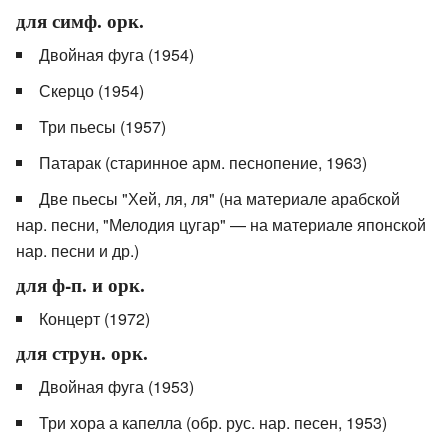
для симф. орк.
Двойная фуга (1954)
Скерцо (1954)
Три пьесы (1957)
Патарак (старинное арм. песнопение, 1963)
Две пьесы "Хей, ля, ля" (на материале арабской
нар. песни, "Мелодия цугар" — на материале японской
нар. песни и др.)
для ф-п. и орк.
Концерт (1972)
для струн. орк.
Двойная фуга (1953)
Три хора а капелла (обр. рус. нар. песен, 1953)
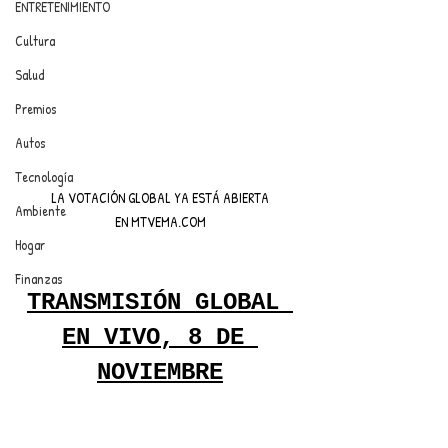
ENTRETENIMIENTO
Cultura
Salud
Premios
Autos
Tecnología
 LA VOTACIÓN GLOBAL YA ESTÁ ABIERTA 
Ambiente
EN MTVEMA.COM
Hogar
Finanzas
TRANSMISIÓN GLOBAL 
EN VIVO, 8 DE 
NOVIEMBRE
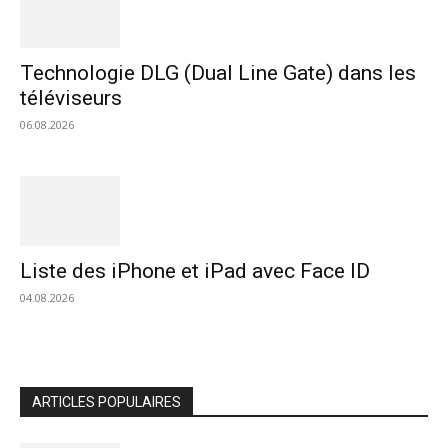
Technologie DLG (Dual Line Gate) dans les
téléviseurs
06.08.2026
Liste des iPhone et iPad avec Face ID
04.08.2026
ARTICLES POPULAIRES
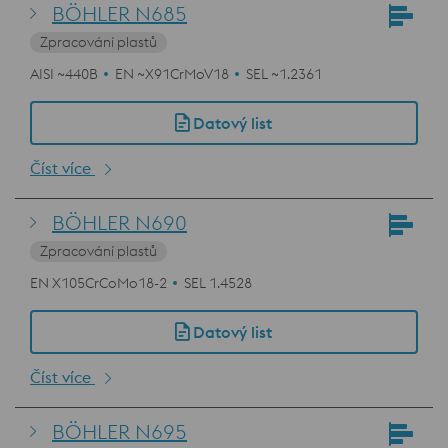
BÖHLER N685
Zpracování plastů
AISI ~440B
EN ~X91CrMoV18
SEL ~1.2361
Datový list
Číst více
BÖHLER N690
Zpracování plastů
EN X105CrCoMo18-2
SEL 1.4528
Datový list
Číst více
BÖHLER N695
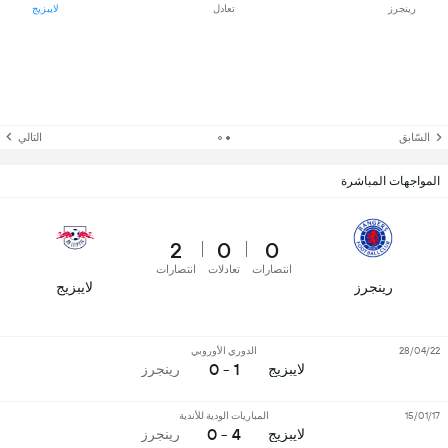
رينجرز
تعادل
لايبزيج
السّابق
التالي
المواجهات المباشرة
2
0
0
انتصارات
تعادلات
انتصارات
رينجرز
لايبزيج
28/04/22
الدوري الأوروبي
1 - 0
لايبزيج
رينجرز
15/01/17
المباريات الودية للأندية
4 - 0
لايبزيج
رينجرز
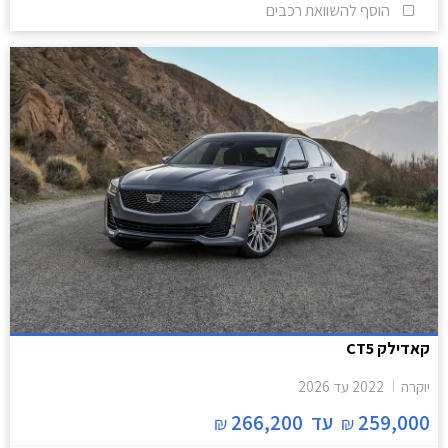
הוסף להשוואת רכבים
קאדילק CT5
יוקרה
2022
עד
2026
259,000
עד
266,200
₪
₪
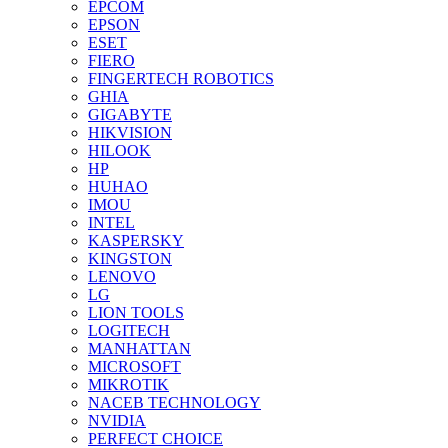
EPCOM
EPSON
ESET
FIERO
FINGERTECH ROBOTICS
GHIA
GIGABYTE
HIKVISION
HILOOK
HP
HUHAO
IMOU
INTEL
KASPERSKY
KINGSTON
LENOVO
LG
LION TOOLS
LOGITECH
MANHATTAN
MICROSOFT
MIKROTIK
NACEB TECHNOLOGY
NVIDIA
PERFECT CHOICE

────────────────

- To do:
Scan the lines above for the word "GLOBAL", then copy each line that has it.

- Task output:
 LA VOTACIÓN GLOBAL YA ESTÁ ABIERTA 
TRANSMISIÓN GLOBAL 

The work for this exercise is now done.